Start of EXERCISE INPUTS

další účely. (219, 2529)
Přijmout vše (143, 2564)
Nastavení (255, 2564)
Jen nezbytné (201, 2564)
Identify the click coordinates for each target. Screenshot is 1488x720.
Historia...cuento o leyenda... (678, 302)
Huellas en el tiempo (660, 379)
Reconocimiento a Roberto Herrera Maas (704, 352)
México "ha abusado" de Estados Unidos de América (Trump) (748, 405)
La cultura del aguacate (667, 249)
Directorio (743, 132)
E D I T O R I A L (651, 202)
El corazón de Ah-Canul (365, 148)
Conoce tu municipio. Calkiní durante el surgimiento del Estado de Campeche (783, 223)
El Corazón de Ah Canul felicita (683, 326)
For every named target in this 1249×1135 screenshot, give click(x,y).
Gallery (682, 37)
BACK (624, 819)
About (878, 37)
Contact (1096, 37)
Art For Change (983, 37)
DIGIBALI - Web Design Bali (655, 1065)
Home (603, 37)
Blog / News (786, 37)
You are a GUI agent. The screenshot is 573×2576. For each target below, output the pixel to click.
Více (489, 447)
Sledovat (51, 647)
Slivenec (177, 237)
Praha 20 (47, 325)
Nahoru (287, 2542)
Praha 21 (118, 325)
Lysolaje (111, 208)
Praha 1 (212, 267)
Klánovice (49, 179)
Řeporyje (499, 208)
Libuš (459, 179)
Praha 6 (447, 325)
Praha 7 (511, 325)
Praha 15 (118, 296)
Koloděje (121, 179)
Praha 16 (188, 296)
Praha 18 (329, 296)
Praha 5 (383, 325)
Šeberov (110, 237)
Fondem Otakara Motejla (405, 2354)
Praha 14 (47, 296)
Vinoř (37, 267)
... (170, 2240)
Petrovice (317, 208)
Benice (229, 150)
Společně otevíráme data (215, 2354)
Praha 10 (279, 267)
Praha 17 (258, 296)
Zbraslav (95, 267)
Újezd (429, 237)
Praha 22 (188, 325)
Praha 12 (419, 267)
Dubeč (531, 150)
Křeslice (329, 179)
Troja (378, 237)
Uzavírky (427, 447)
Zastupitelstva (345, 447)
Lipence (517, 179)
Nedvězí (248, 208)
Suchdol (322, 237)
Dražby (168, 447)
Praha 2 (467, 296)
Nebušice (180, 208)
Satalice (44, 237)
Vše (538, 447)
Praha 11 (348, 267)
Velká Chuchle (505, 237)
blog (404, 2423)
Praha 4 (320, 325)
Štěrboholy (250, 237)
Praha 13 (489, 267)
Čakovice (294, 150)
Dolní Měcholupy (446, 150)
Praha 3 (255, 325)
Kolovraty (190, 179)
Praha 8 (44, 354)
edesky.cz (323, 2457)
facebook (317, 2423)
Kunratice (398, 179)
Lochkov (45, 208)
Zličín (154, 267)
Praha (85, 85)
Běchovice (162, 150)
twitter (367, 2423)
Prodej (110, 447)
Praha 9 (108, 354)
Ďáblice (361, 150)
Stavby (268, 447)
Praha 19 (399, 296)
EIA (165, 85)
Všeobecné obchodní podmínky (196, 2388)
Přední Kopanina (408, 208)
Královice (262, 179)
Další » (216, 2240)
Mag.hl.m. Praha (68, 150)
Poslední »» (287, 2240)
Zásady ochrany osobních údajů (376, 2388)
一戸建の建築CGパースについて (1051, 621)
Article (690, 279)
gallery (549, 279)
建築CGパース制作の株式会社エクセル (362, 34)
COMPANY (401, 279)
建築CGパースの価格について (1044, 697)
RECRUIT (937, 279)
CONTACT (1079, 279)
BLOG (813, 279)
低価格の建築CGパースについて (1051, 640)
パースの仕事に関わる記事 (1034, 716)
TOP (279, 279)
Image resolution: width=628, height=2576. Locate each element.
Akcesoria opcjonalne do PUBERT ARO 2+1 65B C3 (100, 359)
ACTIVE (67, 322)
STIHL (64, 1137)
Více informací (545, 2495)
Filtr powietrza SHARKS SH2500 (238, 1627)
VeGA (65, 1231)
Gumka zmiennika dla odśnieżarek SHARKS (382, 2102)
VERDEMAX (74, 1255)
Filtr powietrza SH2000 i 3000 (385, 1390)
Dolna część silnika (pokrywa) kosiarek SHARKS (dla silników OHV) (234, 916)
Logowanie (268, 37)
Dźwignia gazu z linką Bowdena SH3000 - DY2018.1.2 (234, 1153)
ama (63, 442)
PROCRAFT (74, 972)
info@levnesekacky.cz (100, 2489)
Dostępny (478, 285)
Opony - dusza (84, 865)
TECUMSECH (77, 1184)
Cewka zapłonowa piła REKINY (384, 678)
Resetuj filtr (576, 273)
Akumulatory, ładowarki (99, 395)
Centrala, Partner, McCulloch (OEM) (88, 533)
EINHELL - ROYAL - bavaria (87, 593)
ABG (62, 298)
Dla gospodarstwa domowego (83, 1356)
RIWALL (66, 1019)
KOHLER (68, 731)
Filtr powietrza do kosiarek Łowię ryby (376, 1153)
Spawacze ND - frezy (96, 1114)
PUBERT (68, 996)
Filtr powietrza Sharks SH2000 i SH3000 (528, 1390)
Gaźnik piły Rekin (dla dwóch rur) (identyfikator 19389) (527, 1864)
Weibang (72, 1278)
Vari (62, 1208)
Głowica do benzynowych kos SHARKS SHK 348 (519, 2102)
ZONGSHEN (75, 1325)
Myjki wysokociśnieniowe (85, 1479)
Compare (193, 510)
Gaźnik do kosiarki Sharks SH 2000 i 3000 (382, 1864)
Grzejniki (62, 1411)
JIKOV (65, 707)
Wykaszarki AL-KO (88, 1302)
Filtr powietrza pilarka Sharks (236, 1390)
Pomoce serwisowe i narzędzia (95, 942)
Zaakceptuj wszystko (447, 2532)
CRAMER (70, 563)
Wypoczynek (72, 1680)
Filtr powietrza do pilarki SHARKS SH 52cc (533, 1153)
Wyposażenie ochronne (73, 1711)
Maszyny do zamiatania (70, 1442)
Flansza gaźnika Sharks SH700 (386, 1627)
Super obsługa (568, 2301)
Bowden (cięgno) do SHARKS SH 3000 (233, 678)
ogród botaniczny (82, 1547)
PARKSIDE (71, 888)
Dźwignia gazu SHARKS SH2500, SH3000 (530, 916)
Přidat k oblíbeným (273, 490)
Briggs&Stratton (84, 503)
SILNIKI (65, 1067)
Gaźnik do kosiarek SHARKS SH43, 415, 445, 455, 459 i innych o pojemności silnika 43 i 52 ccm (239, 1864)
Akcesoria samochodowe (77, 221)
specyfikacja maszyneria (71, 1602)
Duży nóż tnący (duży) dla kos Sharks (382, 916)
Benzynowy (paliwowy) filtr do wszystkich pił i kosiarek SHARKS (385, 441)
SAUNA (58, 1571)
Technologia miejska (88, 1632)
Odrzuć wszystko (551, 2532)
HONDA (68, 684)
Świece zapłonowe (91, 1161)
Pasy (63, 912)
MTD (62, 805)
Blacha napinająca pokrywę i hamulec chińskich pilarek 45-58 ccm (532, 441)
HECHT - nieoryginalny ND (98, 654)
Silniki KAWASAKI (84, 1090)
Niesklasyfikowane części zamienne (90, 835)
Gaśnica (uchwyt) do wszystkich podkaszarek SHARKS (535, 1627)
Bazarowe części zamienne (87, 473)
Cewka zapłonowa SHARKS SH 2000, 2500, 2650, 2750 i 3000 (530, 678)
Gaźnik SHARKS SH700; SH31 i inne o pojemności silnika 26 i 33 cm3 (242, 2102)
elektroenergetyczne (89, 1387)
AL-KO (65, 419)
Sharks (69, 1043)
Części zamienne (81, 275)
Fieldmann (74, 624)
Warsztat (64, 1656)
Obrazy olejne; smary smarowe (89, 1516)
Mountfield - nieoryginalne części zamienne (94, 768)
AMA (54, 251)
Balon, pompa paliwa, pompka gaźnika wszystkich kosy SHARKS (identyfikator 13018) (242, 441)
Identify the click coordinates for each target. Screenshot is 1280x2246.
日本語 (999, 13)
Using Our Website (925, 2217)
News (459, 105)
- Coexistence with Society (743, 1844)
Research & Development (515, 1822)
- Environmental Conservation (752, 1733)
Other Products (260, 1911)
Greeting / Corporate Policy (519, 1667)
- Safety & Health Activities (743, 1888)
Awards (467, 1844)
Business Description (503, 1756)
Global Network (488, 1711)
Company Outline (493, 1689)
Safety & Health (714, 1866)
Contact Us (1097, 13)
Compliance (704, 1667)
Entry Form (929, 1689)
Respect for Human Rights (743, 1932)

End of EXERCISE INPUTS

Give again exactly, and only, the lines above starting at the one with "Logowanie (268, 37)" and ending at the one with "Maszyny do zamiatania (70, 1442)".

RESPONSE BOX.
Logowanie (268, 37)
Dźwignia gazu z linką Bowdena SH3000 - DY2018.1.2 (234, 1153)
ama (63, 442)
PROCRAFT (74, 972)
info@levnesekacky.cz (100, 2489)
Dostępny (478, 285)
Opony - dusza (84, 865)
TECUMSECH (77, 1184)
Cewka zapłonowa piła REKINY (384, 678)
Resetuj filtr (576, 273)
Akumulatory, ładowarki (99, 395)
Centrala, Partner, McCulloch (OEM) (88, 533)
EINHELL - ROYAL - bavaria (87, 593)
ABG (62, 298)
Dla gospodarstwa domowego (83, 1356)
RIWALL (66, 1019)
KOHLER (68, 731)
Filtr powietrza do kosiarek Łowię ryby (376, 1153)
Spawacze ND - frezy (96, 1114)
PUBERT (68, 996)
Filtr powietrza Sharks SH2000 i SH3000 (528, 1390)
Gaźnik piły Rekin (dla dwóch rur) (identyfikator 19389) (527, 1864)
Weibang (72, 1278)
Vari (62, 1208)
Głowica do benzynowych kos SHARKS SHK 348 (519, 2102)
ZONGSHEN (75, 1325)
Myjki wysokociśnieniowe (85, 1479)
Compare (193, 510)
Gaźnik do kosiarki Sharks SH 2000 i 3000 (382, 1864)
Grzejniki (62, 1411)
JIKOV (65, 707)
Wykaszarki AL-KO (88, 1302)
Filtr powietrza pilarka Sharks (236, 1390)
Pomoce serwisowe i narzędzia (95, 942)
Zaakceptuj wszystko (447, 2532)
CRAMER (70, 563)
Wypoczynek (72, 1680)
Filtr powietrza do pilarki SHARKS SH 52cc (533, 1153)
Wyposażenie ochronne (73, 1711)
Maszyny do zamiatania (70, 1442)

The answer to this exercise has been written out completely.